About this task →
Check each line of the entries below for the word "نخستین", and copy out the ones that have it.

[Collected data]
____________________

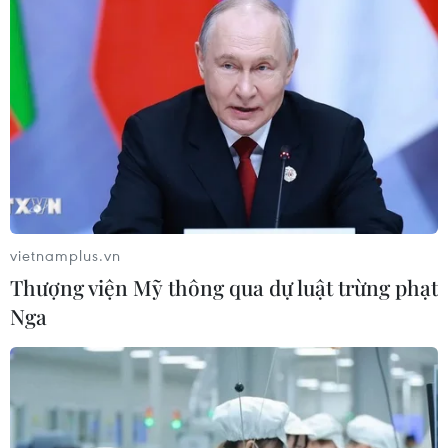
vietnamplus.vn
Thượng viện Mỹ thông qua dự luật trừng phạt
Nga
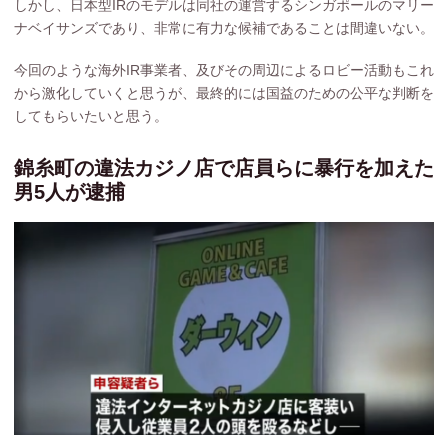
しかし、日本型IRのモデルは同社の運営するシンガポールのマリー
ナベイサンズであり、非常に有力な候補であることは間違いない。
今回のような海外IR事業者、及びその周辺によるロビー活動もこれ
から激化していくと思うが、最終的には国益のための公平な判断を
してもらいたいと思う。
錦糸町の違法カジノ店で店員らに暴行を加えた
男5人が逮捕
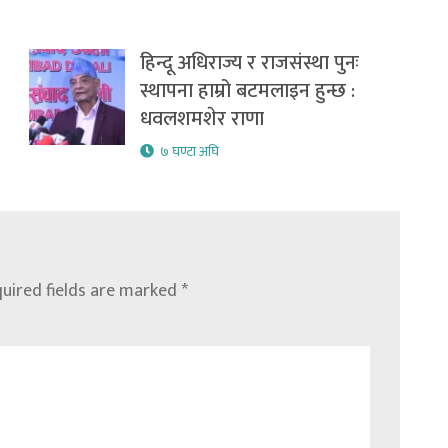
हिन्दू अधिराज्य र राजसंस्था पुनः
स्थापना हाम्रो बटमलाइन हुन्छ :
धवलशमशेर राणा
७ घण्टा अघि
uired fields are marked
*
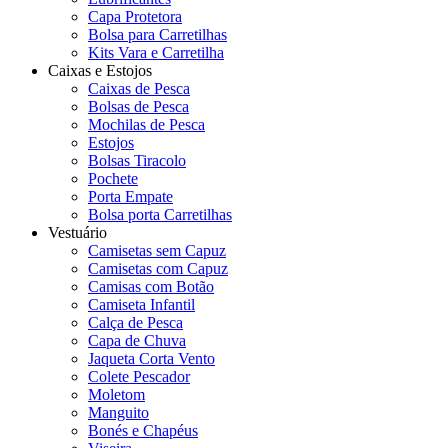
Capa Protetora
Bolsa para Carretilhas
Kits Vara e Carretilha
Caixas e Estojos
Caixas de Pesca
Bolsas de Pesca
Mochilas de Pesca
Estojos
Bolsas Tiracolo
Pochete
Porta Empate
Bolsa porta Carretilhas
Vestuário
Camisetas sem Capuz
Camisetas com Capuz
Camisas com Botão
Camiseta Infantil
Calça de Pesca
Capa de Chuva
Jaqueta Corta Vento
Colete Pescador
Moletom
Manguito
Bonés e Chapéus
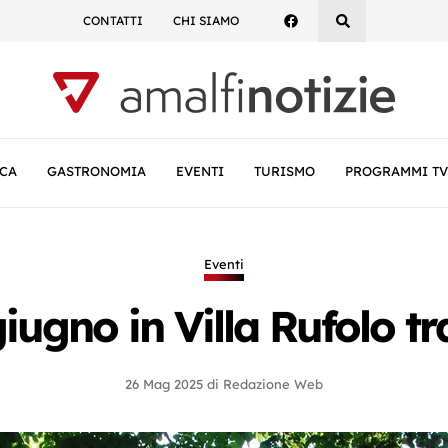
CONTATTI
CHI SIAMO
CA
GASTRONOMIA
EVENTI
TURISMO
PROGRAMMI TV
Eventi
 giugno in Villa Rufolo t
26 Mag 2025
di
Redazione Web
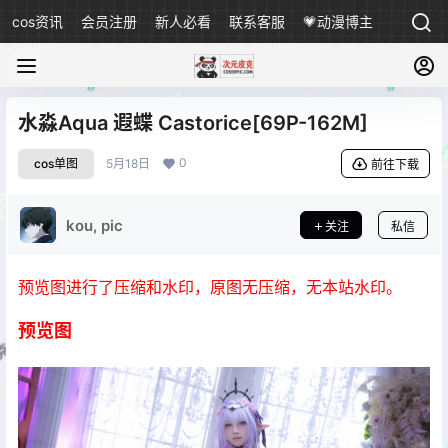
cos资讯
会员注册
新人必看
联系客服
💗动漫博主
水淼Aqua 遐蝶 Castorice[69P-162M]
0
cos单图
5月18日
前往下载
kou, pic
关注
私信
预览图进行了压缩和水印，原图无压缩，无本站水印。
预览图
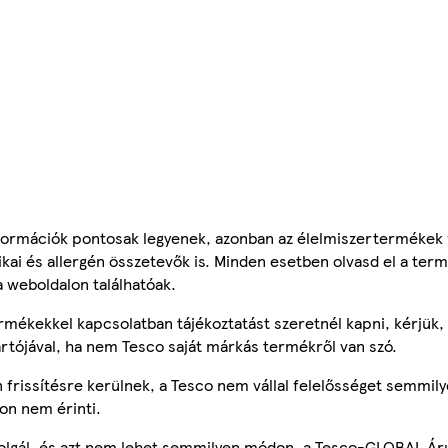
ormációk pontosak legyenek, azonban az élelmiszertermékek
tikai és allergén összetevők is. Minden esetben olvasd el a ter
a weboldalon találhatóak.
mékekkel kapcsolatban tájékoztatást szeretnél kapni, kérjük, 
ártójával, ha nem Tesco saját márkás termékről van szó.
frissítésre kerülnek, a Tesco nem vállal felelősséget semmily
on nem érinti.
szolgál, és azt nem lehet semmilyen módon, a Tesco-GLOBAL Ár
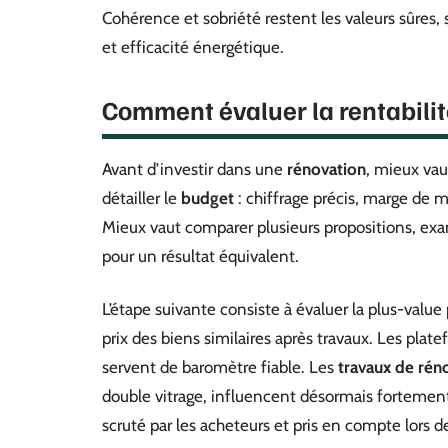
Cohérence et sobriété restent les valeurs sûres,
et efficacité énergétique.
Comment évaluer la rentabilit
Avant d’investir dans une
rénovation
, mieux va
détailler le
budget
: chiffrage précis, marge de 
Mieux vaut comparer plusieurs propositions, exam
pour un résultat équivalent.
L’étape suivante consiste à évaluer la plus-value p
prix des biens similaires après travaux. Les plat
servent de baromètre fiable. Les
travaux de rén
double vitrage, influencent désormais fortemen
scruté par les acheteurs et pris en compte lors d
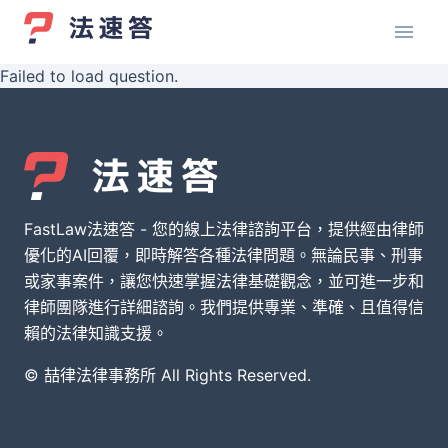
Failed to load question.
FastLaw法速答 - 您的線上法律諮詢平台，提供經由律師
優化的AI回覆，即時解答各種法律問題。無論民事、刑事
或家事案件，讓您快速掌握法律基礎觀念，並可進一步和
律師團隊進行詳細諮詢。我們提供專業、準確、且值得信
賴的法律知識支援。
© 喆律法律事務所 All Rights Reserved.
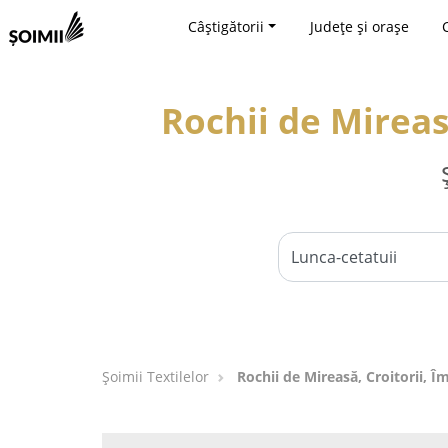
Câștigătorii
Județe și orașe
Rochii de Mireas
Șoimii Textilelor
Rochii de Mireasă, Croitorii, 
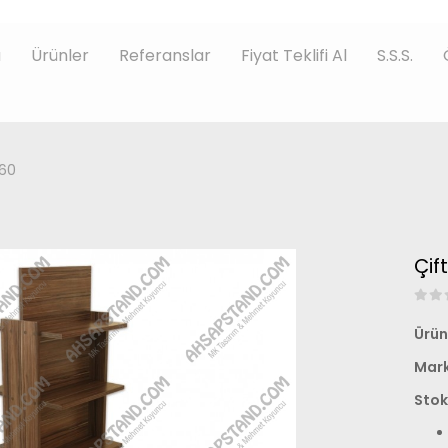
a
Ürünler
Referanslar
Fiyat Teklifi Al
S.S.S.
Y60
Çif
Ürün
Mark
Stok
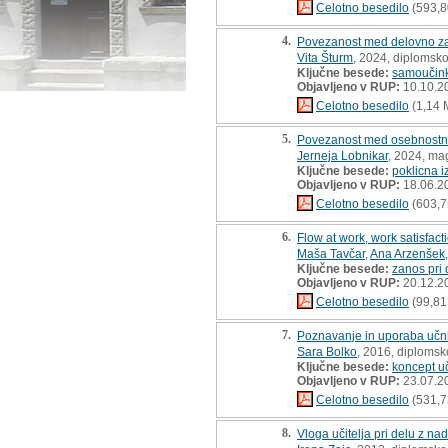
Celotno besedilo
(593,8
4.
Povezanost med delovno zav
Vita Šturm
, 2024, diplomsk
Ključne besede:
samoučink
Objavljeno v RUP:
10.10.2
Celotno besedilo
(1,14 
5.
Povezanost med osebnostnimi
Jerneja Lobnikar
, 2024, ma
Ključne besede:
poklicna i
Objavljeno v RUP:
18.06.2
Celotno besedilo
(603,7
6.
Flow at work, work satisfact
Maša Tavčar
,
Ana Arzenšek
Ključne besede:
zanos pri 
Objavljeno v RUP:
20.12.2
Celotno besedilo
(99,81
7.
Poznavanje in uporaba učnih
Sara Bolko
, 2016, diplomsk
Ključne besede:
koncept uč
Objavljeno v RUP:
23.07.2
Celotno besedilo
(531,7
8.
Vloga učitelja pri delu z na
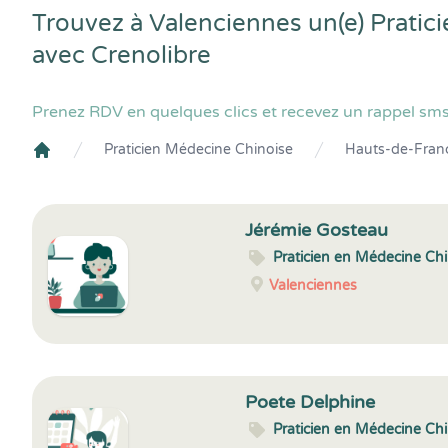
Trouvez à Valenciennes un(e) Pratic
avec
Crenolibre
Prenez RDV en quelques clics et recevez un rappel sms
Praticien Médecine Chinoise
Hauts-de-Fran
Crenolibre
Jérémie Gosteau
Praticien en Médecine Ch
Valenciennes
Poete Delphine
Praticien en Médecine Ch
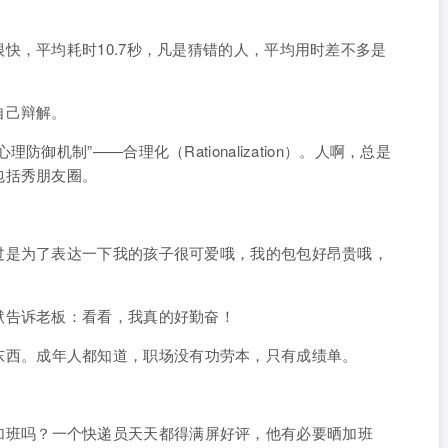
快，平均耗时10.7秒，凡是猜错的人，平均用时差不多是
自己辩解。
御机制”——合理化（Rationalization）。人啊，总是
包括秀朋友圈。
。
过是为了表达一下我的孩子很可爱哦，我的包包好昂贵哦，
默告诉老板：看看，我真的好勤奋！
东西。
成年人都知道，职场没有功劳本，只有成绩单。
加班吗？
一个快递员天天都得满屏好评，他有必要晒加班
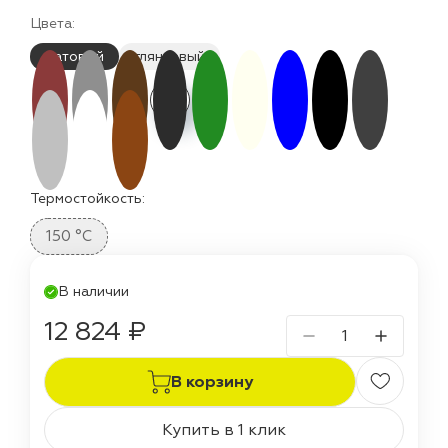
Цвета:
матовый
глянцевый
Термостойкость:
150 °C
В наличии
12 824 ₽
В корзину
Купить в 1 клик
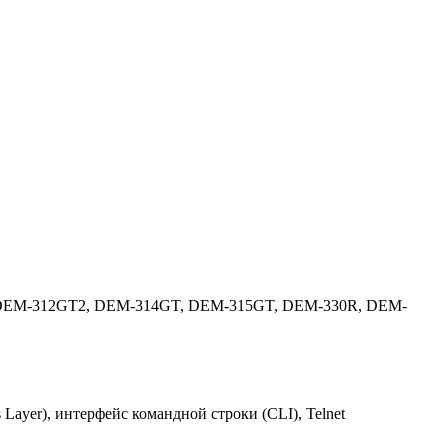
, DEM-312GT2, DEM-314GT, DEM-315GT, DEM-330R, DEM-
s Layer), интерфейс командной строки (CLI), Telnet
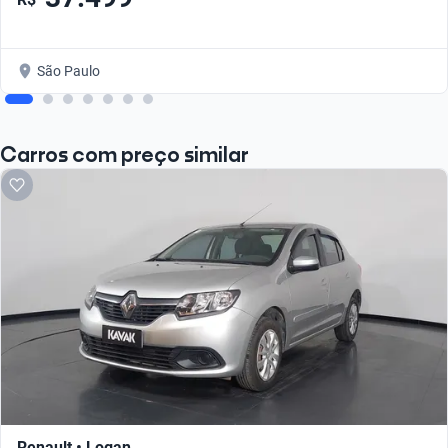
São Paulo
Carros com preço similar
Renault • Logan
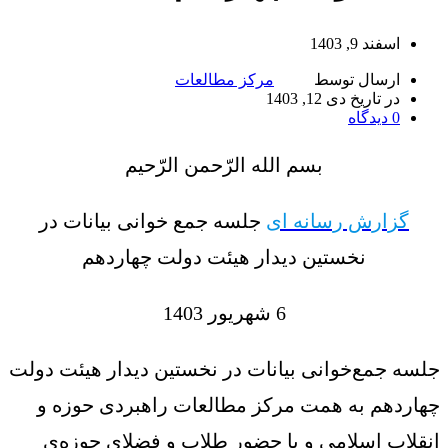
اسفند 9, 1403
ارسال توسط
مرکز مطالعات
در تاریخ دی 12, 1403
0
دیدگاه
بسم الله الرّحمن الرّحیم
گزارش رسانه ای
جلسه جمع خوانی بیانات در
نخستین دیدار هیئت دولت چهاردهم
6 شهریور 1403
جلسه جمع‌خوانی بیانات در نخستین دیدار هیئت دولت
چهاردهم به همت مرکز مطالعات راهبردی حوزه و
انقلاب اسلامی و با حضور طلاب و فضلای حوزه‌ی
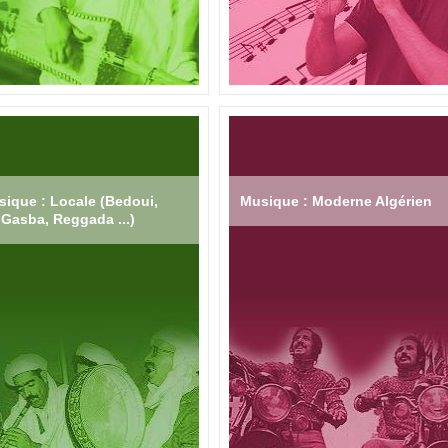
ique : Locale (Bedoui,
Musique : Moderne Algérien
Gasba, Reggada ...)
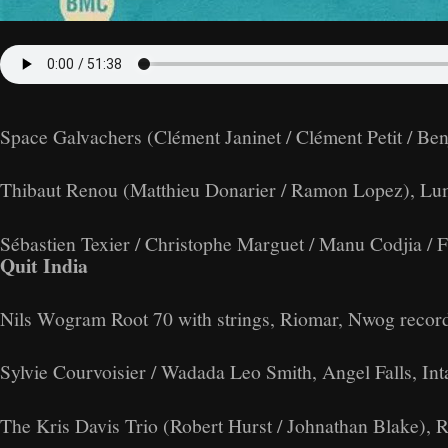
Space Galvachers (Clément Janinet / Clément Petit / B
Thibaut Renou (Matthieu Donarier / Ramon Lopez), Lumi
Sébastien Texier / Christophe Marguet / Manu Codjia / F
Quit India
Nils Wogram Root 70 with strings, Riomar, Nwog recor
Sylvie Courvoisier / Wadada Leo Smith, Angel Falls, Inta
The Kris Davis Trio (Robert Hurst / Johnathan Blake), R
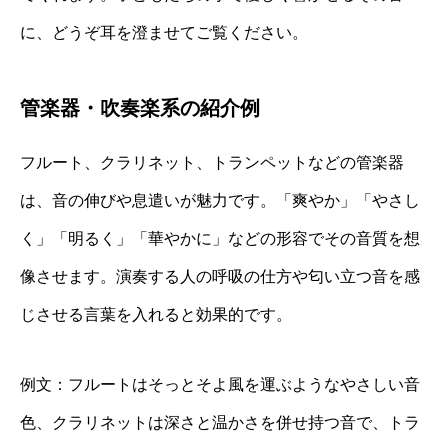
に、どうぞ耳を澄ませてご覧ください。
管楽器・吹奏楽系の紹介例
フルート、クラリネット、トランペットなどの管楽器
は、音の伸びや息遣いが魅力です。「爽やか」「やさし
く」「明るく」「華やかに」などの形容でその音質を想
像させます。演奏する人の呼吸の仕方や匂い立つ音を感
じさせる言葉を入れると効果的です。
例文：フルートはそっとそよ風を運ぶようなやさしい音
色、クラリネットは深さと温かさを併せ持つ音で、トラ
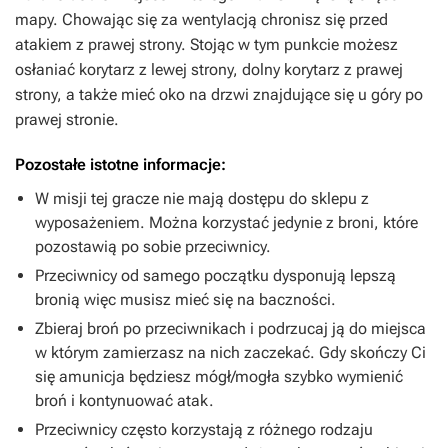
mapy. Chowając się za wentylacją chronisz się przed
atakiem z prawej strony. Stojąc w tym punkcie możesz
osłaniać korytarz z lewej strony, dolny korytarz z prawej
strony, a także mieć oko na drzwi znajdujące się u góry po
prawej stronie.
Pozostałe istotne informacje:
W misji tej gracze nie mają dostępu do sklepu z
wyposażeniem. Można korzystać jedynie z broni, które
pozostawią po sobie przeciwnicy.
Przeciwnicy od samego początku dysponują lepszą
bronią więc musisz mieć się na baczności.
Zbieraj broń po przeciwnikach i podrzucaj ją do miejsca
w którym zamierzasz na nich zaczekać. Gdy skończy Ci
się amunicja będziesz mógł/mogła szybko wymienić
broń i kontynuować atak.
Przeciwnicy często korzystają z różnego rodzaju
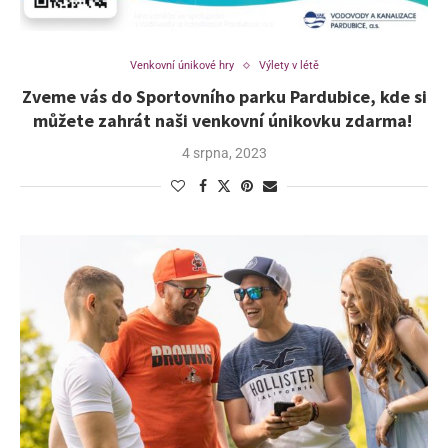
Venkovní únikové hry
Výlety v létě
Zveme vás do Sportovního parku Pardubice, kde si
můžete zahrát naši venkovní únikovku zdarma!
4 srpna, 2023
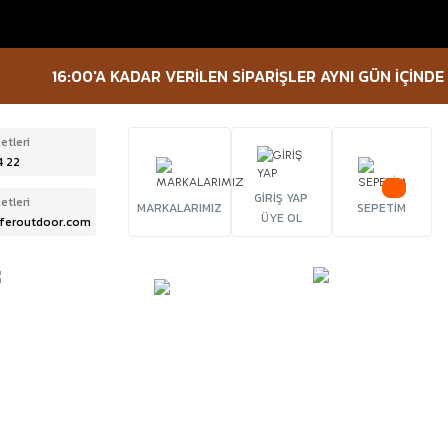
16:00'A KADAR VERİLEN SİPARİŞLER AYNI GÜN İÇİNDE KARGO
etleri
4 22
GİRİŞ YAP
etleri
MARKALARIMIZ
SEPETİM
ÜYE OL
feroutdoor.com
ÜRBÜN &
TACTICAL
FENER
ELESKOP
EKİPMANLAR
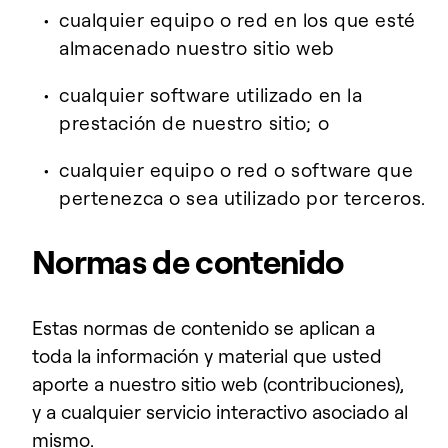
cualquier equipo o red en los que esté
almacenado nuestro sitio web
cualquier software utilizado en la
prestación de nuestro sitio; o
cualquier equipo o red o software que
pertenezca o sea utilizado por terceros.
Normas de contenido
Estas normas de contenido se aplican a
toda la información y material que usted
aporte a nuestro sitio web (contribuciones),
y a cualquier servicio interactivo asociado al
mismo.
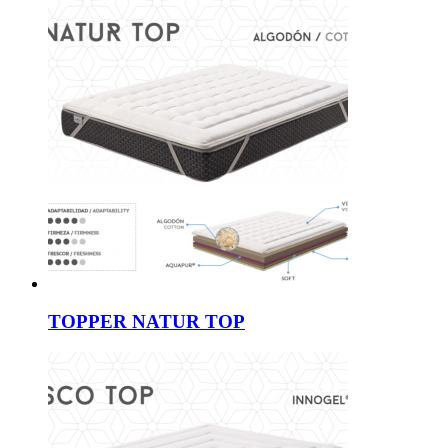
TOPPER NATUR TOP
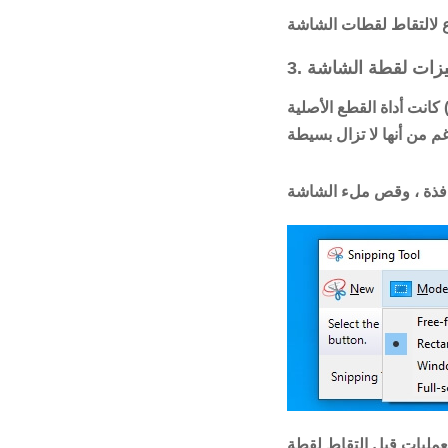
 ميزات لقطة الشاشة
كانت أداة القطع الأصلية (التي تعود إلى أيام Windows Vista) محدودة للغاية. استمرت الإصدارات الأحدث في إضافة
 للسماح بإكمال العمليات قبل التقاط لقطة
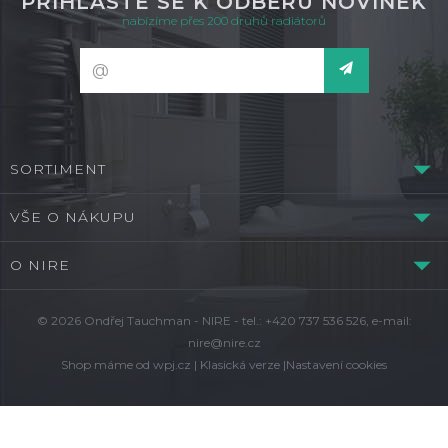
PŘIHLASTE SE K ODBĚRU NOVINEK
nabízíme přes 200 druhů radiátorů
SORTIMENT
VŠE O NÁKUPU
O NIRE
© 2026 Ondřej Tauchman - NIRE - tel.: +420 737 536 526, e-mail:
nire@nire.cz
Shop máme od
wpj.cz
|
Klasická verze
|
Nastavení cookies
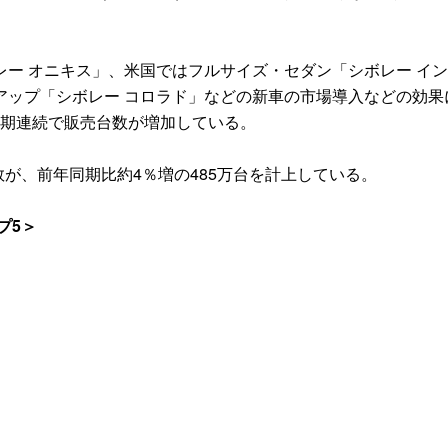
ー オニキス」、米国ではフルサイズ・セダン「シボレー イ
アップ「シボレー コロラド」などの新車の市場導入などの効果
四半期連続で販売台数が増加している。
数が、前年同期比約4％増の485万台を計上している。
プ5＞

____________________

Response area →
نخستین دیدار هیئت دولت چهاردهم
جلسه جمع‌خوانی بیانات در نخستین دیدار هیئت دولت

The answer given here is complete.